WHAT IS BEING ASKED
Which lines of the data contain the string "tersebut"? Copy every one.

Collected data
-- -- --

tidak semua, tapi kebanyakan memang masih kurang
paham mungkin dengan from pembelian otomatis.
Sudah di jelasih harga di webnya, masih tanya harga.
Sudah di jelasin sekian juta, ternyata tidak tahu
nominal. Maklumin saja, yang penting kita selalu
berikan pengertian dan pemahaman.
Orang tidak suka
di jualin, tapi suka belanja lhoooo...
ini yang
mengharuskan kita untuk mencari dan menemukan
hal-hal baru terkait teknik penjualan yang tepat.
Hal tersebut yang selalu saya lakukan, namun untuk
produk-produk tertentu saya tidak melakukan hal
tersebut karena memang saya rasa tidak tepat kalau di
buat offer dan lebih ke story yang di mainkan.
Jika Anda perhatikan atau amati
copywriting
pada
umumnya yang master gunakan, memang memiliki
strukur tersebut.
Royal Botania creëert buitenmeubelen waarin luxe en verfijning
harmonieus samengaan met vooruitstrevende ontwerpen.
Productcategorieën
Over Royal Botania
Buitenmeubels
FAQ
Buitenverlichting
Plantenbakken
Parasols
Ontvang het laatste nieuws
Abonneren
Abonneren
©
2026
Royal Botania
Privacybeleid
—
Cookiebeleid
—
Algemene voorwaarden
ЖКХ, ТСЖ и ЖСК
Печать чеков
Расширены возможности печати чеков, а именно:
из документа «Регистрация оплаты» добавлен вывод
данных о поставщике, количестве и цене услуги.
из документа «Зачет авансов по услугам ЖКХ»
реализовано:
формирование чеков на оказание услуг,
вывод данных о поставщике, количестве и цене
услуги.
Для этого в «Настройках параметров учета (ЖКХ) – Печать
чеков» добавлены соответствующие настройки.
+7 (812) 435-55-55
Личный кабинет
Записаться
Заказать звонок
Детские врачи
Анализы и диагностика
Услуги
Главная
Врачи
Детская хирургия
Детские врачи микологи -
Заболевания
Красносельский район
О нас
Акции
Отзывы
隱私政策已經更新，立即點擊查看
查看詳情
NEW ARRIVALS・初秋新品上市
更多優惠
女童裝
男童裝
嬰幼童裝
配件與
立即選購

-- -- --

TASK RESULT
Hal tersebut yang selalu saya lakukan, namun untuk
tersebut karena memang saya rasa tidak tepat kalau di
strukur tersebut.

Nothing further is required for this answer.